THE PROBLEM:
Using the material below, print a verbatim copy of every line from the one containing "graduatoria definitiva (330,39" through the one containing "Villanova, y la concejala de", inclusive, and omit the pictures.

PROVIDED RECORDS:
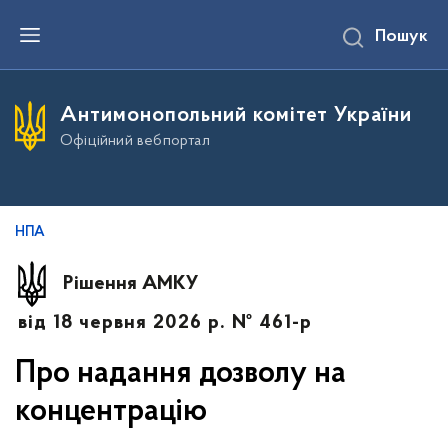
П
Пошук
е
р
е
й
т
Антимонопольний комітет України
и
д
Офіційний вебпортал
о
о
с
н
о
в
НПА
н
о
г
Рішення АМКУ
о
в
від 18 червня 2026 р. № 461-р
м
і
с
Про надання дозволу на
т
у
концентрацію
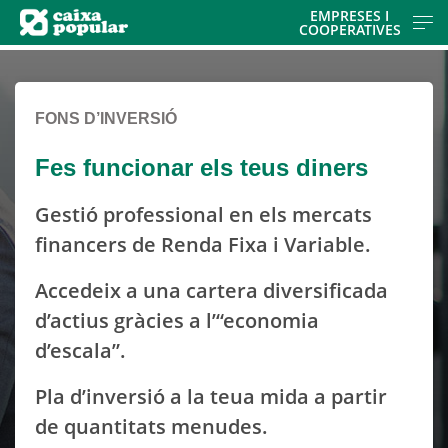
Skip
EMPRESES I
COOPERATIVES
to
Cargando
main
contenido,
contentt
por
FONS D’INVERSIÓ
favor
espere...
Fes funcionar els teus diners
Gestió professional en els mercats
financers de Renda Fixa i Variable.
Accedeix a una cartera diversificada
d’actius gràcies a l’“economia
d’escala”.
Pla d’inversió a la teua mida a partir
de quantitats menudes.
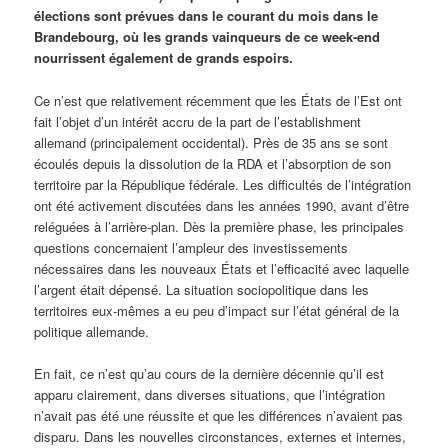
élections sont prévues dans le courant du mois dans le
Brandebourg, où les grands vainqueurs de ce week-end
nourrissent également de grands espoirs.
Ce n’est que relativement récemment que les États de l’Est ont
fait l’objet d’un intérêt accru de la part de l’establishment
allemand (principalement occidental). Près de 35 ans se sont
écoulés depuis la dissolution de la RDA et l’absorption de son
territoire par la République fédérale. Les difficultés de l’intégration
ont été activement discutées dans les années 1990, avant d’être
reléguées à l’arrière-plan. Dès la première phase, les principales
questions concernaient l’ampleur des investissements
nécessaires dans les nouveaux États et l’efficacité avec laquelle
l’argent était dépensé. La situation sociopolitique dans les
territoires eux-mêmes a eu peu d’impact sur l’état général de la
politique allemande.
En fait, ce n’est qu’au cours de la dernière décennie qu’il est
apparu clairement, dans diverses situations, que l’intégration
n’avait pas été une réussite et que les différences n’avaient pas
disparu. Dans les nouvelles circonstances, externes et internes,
...
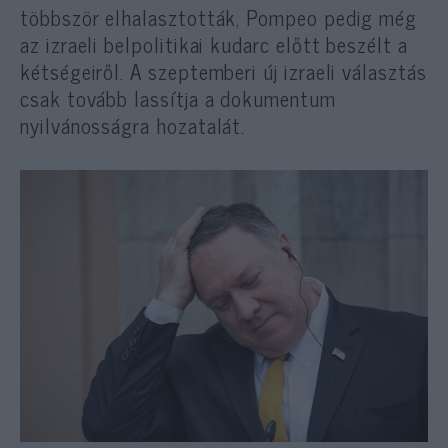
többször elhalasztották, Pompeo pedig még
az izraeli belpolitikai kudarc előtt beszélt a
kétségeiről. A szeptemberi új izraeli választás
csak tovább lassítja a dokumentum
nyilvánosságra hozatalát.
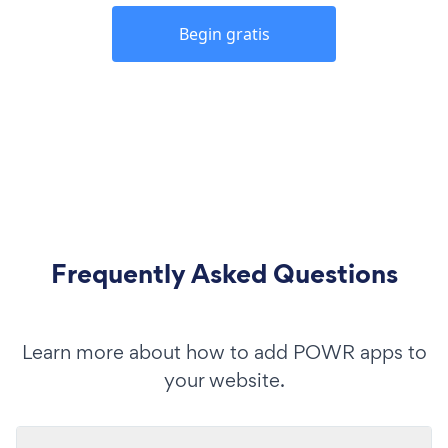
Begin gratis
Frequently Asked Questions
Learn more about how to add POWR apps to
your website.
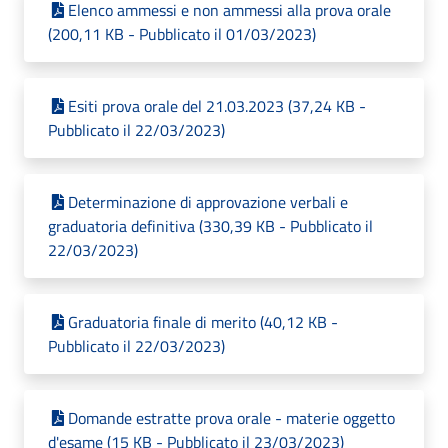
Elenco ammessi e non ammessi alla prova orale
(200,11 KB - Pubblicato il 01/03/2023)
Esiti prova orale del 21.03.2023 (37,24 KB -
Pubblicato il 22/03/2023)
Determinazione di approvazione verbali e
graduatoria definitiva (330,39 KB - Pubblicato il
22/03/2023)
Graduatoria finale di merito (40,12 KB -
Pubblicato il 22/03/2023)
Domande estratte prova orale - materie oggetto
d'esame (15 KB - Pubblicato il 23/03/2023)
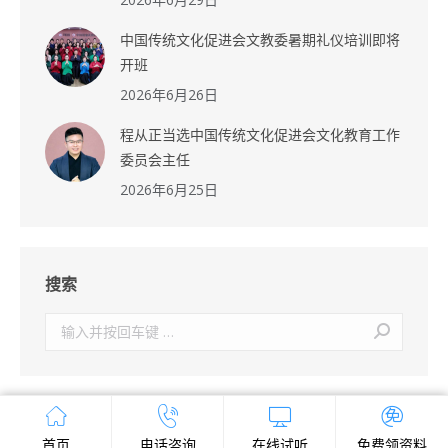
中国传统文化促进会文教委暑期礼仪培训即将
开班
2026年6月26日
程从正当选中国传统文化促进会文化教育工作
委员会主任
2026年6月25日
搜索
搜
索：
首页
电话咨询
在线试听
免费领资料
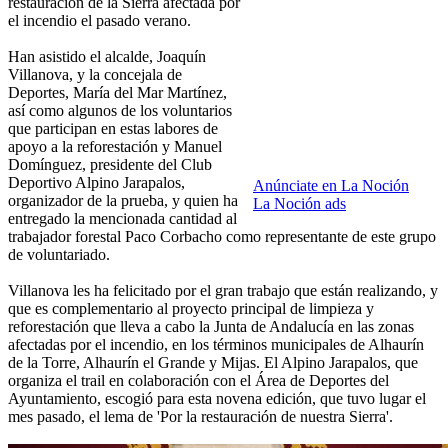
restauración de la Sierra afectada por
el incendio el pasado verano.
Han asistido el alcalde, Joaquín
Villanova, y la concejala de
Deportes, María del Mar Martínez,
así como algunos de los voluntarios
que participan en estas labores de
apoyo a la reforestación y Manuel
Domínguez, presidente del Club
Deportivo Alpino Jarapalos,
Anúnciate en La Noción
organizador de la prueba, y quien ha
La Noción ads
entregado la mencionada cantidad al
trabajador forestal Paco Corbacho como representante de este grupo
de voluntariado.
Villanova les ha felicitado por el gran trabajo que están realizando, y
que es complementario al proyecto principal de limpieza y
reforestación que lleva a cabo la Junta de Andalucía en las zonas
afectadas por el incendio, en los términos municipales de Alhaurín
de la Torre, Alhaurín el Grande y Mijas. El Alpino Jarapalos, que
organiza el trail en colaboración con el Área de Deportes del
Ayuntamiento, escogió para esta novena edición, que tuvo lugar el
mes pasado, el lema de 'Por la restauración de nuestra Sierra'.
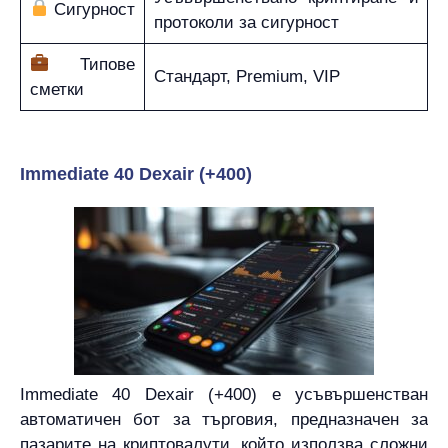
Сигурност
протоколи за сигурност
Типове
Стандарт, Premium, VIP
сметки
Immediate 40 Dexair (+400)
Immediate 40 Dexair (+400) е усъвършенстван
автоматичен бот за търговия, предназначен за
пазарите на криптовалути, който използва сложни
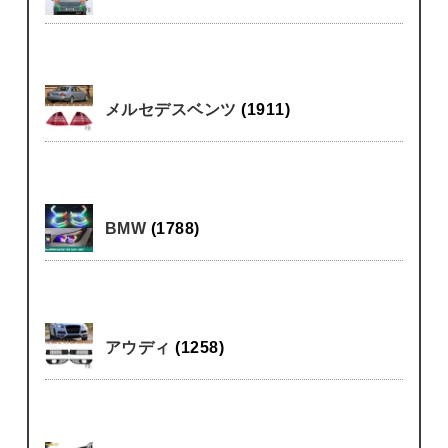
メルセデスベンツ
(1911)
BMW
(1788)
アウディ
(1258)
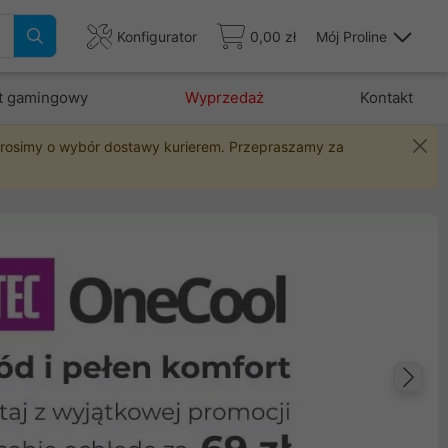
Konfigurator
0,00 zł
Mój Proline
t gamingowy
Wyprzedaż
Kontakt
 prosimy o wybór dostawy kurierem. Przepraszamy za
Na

WRITTEN SOLUTION:
graduatoria definitiva (330,39 KB - Pubblicato il
22/03/2023)
Graduatoria finale di merito (40,12 KB -
Pubblicato il 22/03/2023)
Domande estratte prova orale - materie oggetto
d'esame (15 KB - Pubblicato il 23/03/2023)
中国传统文化促进会文教委暑期礼仪培训即将
开班
2026年6月26日
程从正当选中国传统文化促进会文化教育工作
委员会主任
2026年6月25日
搜索
搜
索：
首页
电话咨询
在线试听
免费领资料
restauración de la Sierra afectada por
el incendio el pasado verano.
Han asistido el alcalde, Joaquín
Villanova, y la concejala de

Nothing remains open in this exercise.